Also known as: arrhythmia, irregular heartbeat, slow heart rate
What is bradycardia?
Bradycardia is the medical term for a heart rate that is slower than normal. It’s a form of cardiac arrhythmia, or irregular heartbeat. In some people, it doesn’t cause any complications, but it can become problematic if your heart isn’t pumping enough blood out to the body as a result of the bradycardia.
What causes bradycardia?
A variety of different factors can lead to the development of bradycardia. Certain medical conditions like high blood pressure, an infection or a congenital heart defect can cause bradycardia. Damage to the heart tissue or complications from heart surgery can also cause it. Certain medications also lead to bradycardia as a side effect.
What are the symptoms of bradycardia?
Symptoms typically only occur with bradycardia when there’s not enough oxygen going out to the rest of the body. In these instances, it can result in fatigue, weakness, dizziness, shortness of breath, chest pain, confusion or fainting.

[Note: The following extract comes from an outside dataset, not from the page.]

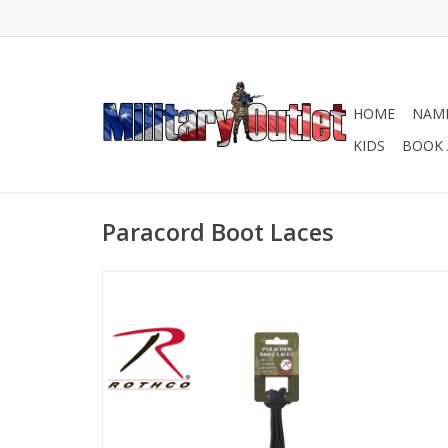
HOME
NAME
KIDS
BOOK 
Paracord Boot Laces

What are bradycardia care options?
In some cases, treating the disorder that is causing bradycardia or changing medications may help with the condition. Other people might need a pacemaker in order to regulate their heart rate and prevent the symptoms related to bradycardia.
Reviewed by: Anthony F. Rossi, MD
This page was last updated on: 6/12/2018 11:25:05 AM
The Heart Program at Nicklaus Children’s Hospital provides electrocardiogram (EKG) screenings to children and young adults in the community at no cost. The focus of this program is to create awareness on the importance of pediatric heart screenings in an effort to identify children at risk of sudden cardiac arrest (SCA). The use of an electrocardiogram (EKG) is critical to help diagnose asymptomatic heart defects that may not otherwise be detected in a routine physical. Learn more.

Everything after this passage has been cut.